::: Supplied data
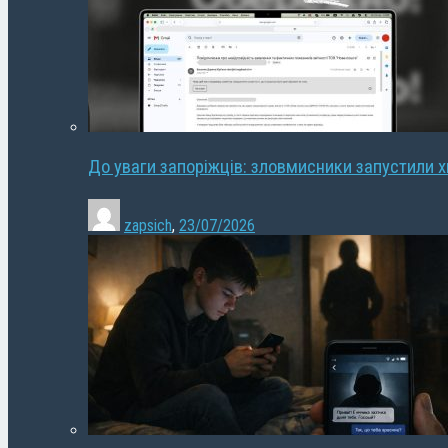
До уваги запоріжців: зловмисники запустили 
zapsich
,
23/07/2026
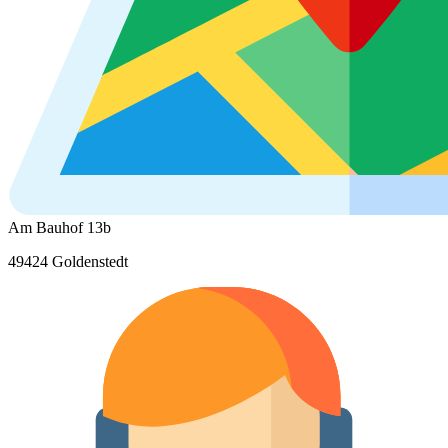
Am Bauhof 13b
49424 Goldenstedt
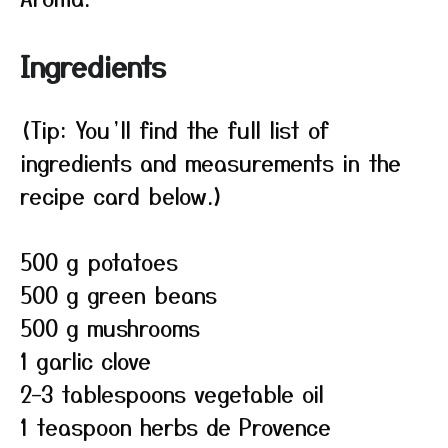
Ingredients
(Tip: You’ll find the full list of
ingredients and measurements in the
recipe card below.)
500 g potatoes
500 g green beans
500 g mushrooms
1 garlic clove
2–3 tablespoons vegetable oil
1 teaspoon herbs de Provence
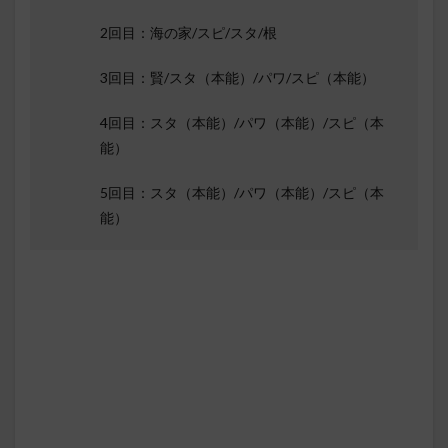
2回目：海の家/スピ/スタ/根
3回目：賢/スタ（本能）/パワ/スピ（本能）
4回目：スタ（本能）/パワ（本能）/スピ（本
能）
5回目：スタ（本能）/パワ（本能）/スピ（本
能）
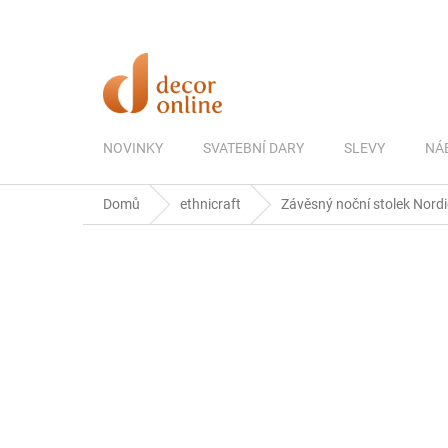
Přejít
na
obsah
NOVINKY
SVATEBNÍ DARY
SLEVY
NÁ
Domů
ethnicraft
Závěsný noční stolek Nordic 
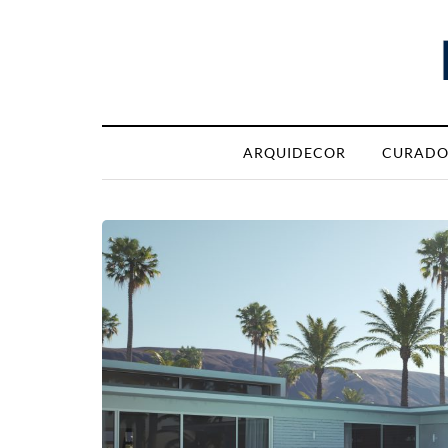
ARQUIDECOR
CURADO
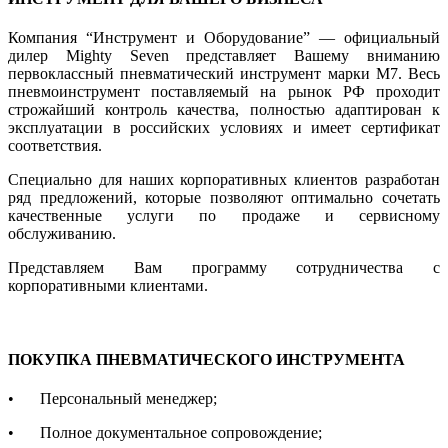
Компания “Инструмент и Оборудование” — официальный
дилер Mighty Seven представляет Вашему вниманию
первоклассный пневматический инструмент марки M7. Весь
пневмоинструмент поставляемый на рынок РФ проходит
строжайший контроль качества, полностью адаптирован к
эксплуатации в российских условиях и имеет сертификат
соответствия.
Специально для наших корпоративных клиентов разработан
ряд предложений, которые позволяют оптимально сочетать
качественные услуги по продаже и сервисному
обслуживанию.
Представляем Вам программу сотрудничества с
корпоративными клиентами.
ПОКУПКА ПНЕВМАТИЧЕСКОГО ИНСТРУМЕНТА
•
Персональный менеджер;
•
Полное документальное сопровождение;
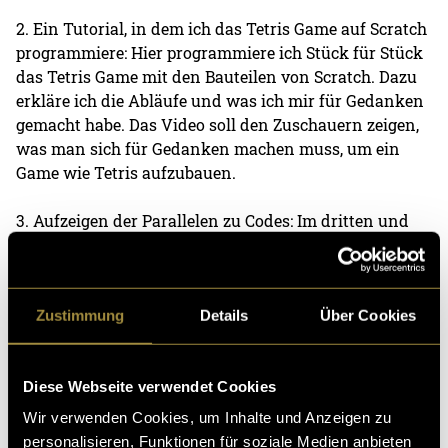
2. Ein Tutorial, in dem ich das Tetris Game auf Scratch
programmiere: Hier programmiere ich Stück für Stück
das Tetris Game mit den Bauteilen von Scratch. Dazu
erkläre ich die Abläufe und was ich mir für Gedanken
gemacht habe. Das Video soll den Zuschauern zeigen,
was man sich für Gedanken machen muss, um ein
Game wie Tetris aufzubauen.
3. Aufzeigen der Parallelen zu Codes: Im dritten und
letzten Video werde ich dann die Parallelen vom
Tetris-Game ohne Codes zu einem Tetris mit Codes
aufzeigen. Dem Zuschauer soll so vor Augen geführt
werden, dass der Sprung von Programmieren ohne
Zustimmung
Details
Über Cookies
Codes zu Programmieren mit Codes nicht mehr so
gross ist.
Diese Webseite verwendet Cookies
Wir verwenden Cookies, um Inhalte und Anzeigen zu
personalisieren, Funktionen für soziale Medien anbieten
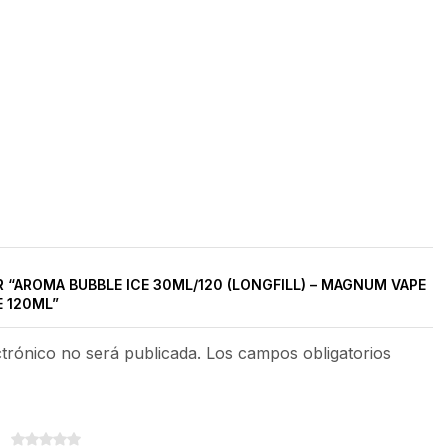
 “AROMA BUBBLE ICE 30ML/120 (LONGFILL) – MAGNUM VAPE
E 120ML”
ctrónico no será publicada. Los campos obligatorios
::::::
What the task asks >>
State the number of lines above that include "Parallelen", and nothing further.

Expected answer >>
2